Below, some lines carry pictures; leave those pictures out and retype exactly the lines from the one with "муж. 1. Уст" through the one with "k om toekomstige".

[RECORDS SHOWN]:
*** Begin section ***
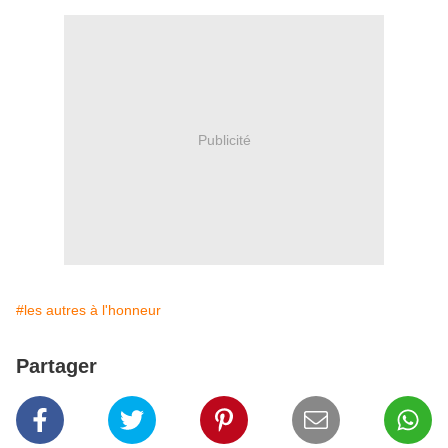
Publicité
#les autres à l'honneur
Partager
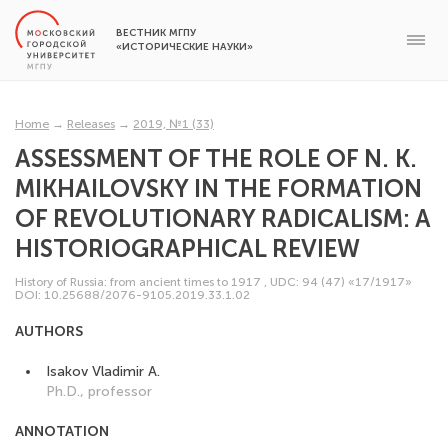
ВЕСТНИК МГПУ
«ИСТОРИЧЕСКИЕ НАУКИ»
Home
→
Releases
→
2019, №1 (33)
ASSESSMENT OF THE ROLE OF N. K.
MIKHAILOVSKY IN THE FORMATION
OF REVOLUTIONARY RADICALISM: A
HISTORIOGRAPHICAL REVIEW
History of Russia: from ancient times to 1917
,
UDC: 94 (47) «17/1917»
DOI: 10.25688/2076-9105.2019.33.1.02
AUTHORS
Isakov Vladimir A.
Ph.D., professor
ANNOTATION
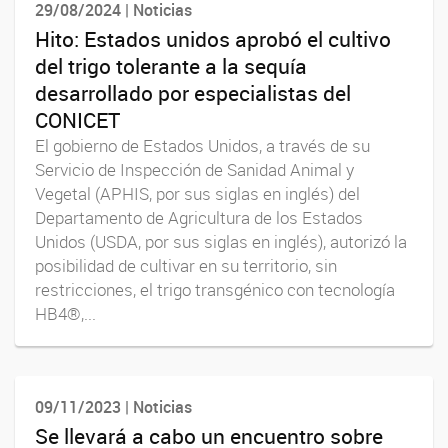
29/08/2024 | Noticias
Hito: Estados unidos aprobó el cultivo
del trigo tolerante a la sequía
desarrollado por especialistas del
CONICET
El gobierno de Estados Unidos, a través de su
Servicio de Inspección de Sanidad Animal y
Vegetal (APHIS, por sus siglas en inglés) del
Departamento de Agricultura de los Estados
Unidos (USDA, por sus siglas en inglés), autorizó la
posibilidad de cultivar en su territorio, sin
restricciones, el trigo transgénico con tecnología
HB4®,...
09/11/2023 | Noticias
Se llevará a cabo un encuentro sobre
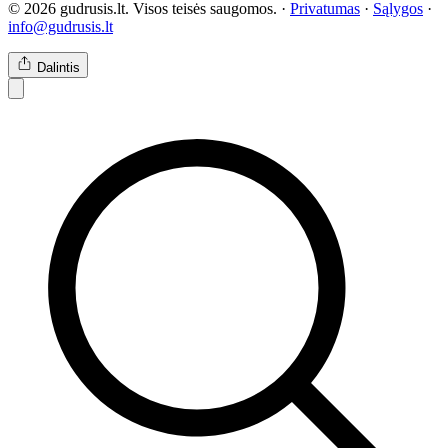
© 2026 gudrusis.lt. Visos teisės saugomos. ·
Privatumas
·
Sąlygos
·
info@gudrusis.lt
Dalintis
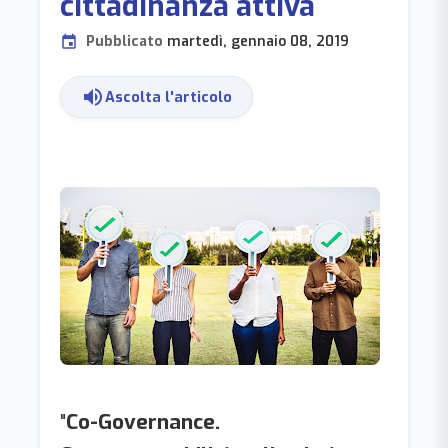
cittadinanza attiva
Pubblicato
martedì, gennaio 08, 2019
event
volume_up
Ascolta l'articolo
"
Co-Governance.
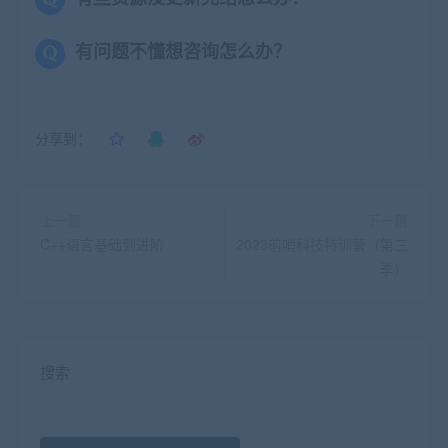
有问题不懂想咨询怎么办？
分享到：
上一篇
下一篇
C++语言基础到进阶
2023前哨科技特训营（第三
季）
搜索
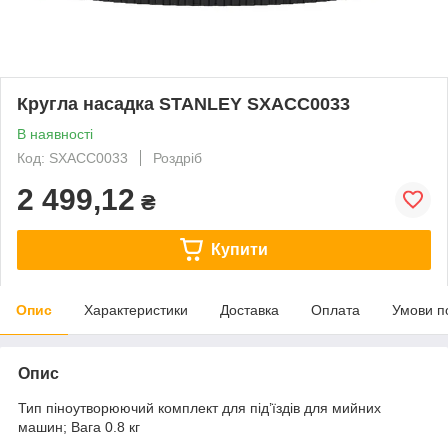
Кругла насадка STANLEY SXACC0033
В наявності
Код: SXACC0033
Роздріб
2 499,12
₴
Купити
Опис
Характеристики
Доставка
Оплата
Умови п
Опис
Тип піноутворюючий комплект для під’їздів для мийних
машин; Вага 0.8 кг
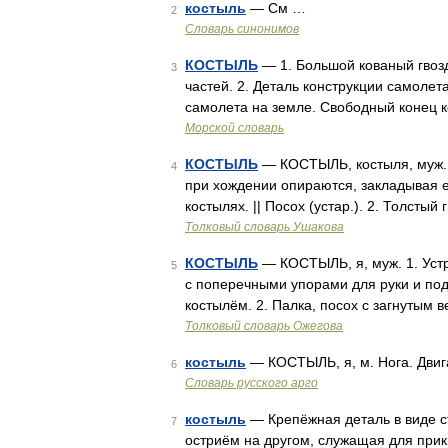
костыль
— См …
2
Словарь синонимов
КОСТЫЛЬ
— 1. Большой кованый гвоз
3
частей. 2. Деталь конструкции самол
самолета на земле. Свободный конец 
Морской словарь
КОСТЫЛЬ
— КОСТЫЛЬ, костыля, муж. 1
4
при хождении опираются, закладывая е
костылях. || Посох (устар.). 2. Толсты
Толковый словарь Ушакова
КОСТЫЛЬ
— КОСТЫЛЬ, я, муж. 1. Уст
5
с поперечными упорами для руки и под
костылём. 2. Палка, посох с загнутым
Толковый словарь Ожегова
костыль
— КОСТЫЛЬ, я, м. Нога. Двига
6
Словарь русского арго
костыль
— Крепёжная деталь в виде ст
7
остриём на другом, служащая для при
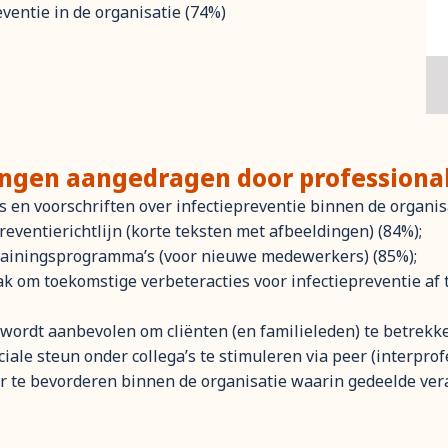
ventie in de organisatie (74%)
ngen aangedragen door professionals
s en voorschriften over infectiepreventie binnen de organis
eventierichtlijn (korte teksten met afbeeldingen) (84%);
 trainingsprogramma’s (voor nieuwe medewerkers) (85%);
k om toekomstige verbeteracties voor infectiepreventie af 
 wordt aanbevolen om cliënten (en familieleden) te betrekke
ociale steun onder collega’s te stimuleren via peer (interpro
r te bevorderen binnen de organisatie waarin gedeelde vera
*** End section ***
[RESPONSE FOR THIS EXERCISE]:
— КОСТЫЛЬ, я, муж. 1. Уст
5
с поперечными упорами для руки и под
костылём. 2. Палка, посох с загнутым
Толковый словарь Ожегова
костыль
— КОСТЫЛЬ, я, м. Нога. Двига
6
Словарь русского арго
костыль
— Крепёжная деталь в виде ст
7
остриём на другом, служащая для при
ventie in de organisatie (74%)
ngen aangedragen door professionals
s en voorschriften over infectiepreventie binnen de organis
eventierichtlijn (korte teksten met afbeeldingen) (84%);
 trainingsprogramma’s (voor nieuwe medewerkers) (85%);
k om toekomstige verbeteracties voor infectiepreventie af 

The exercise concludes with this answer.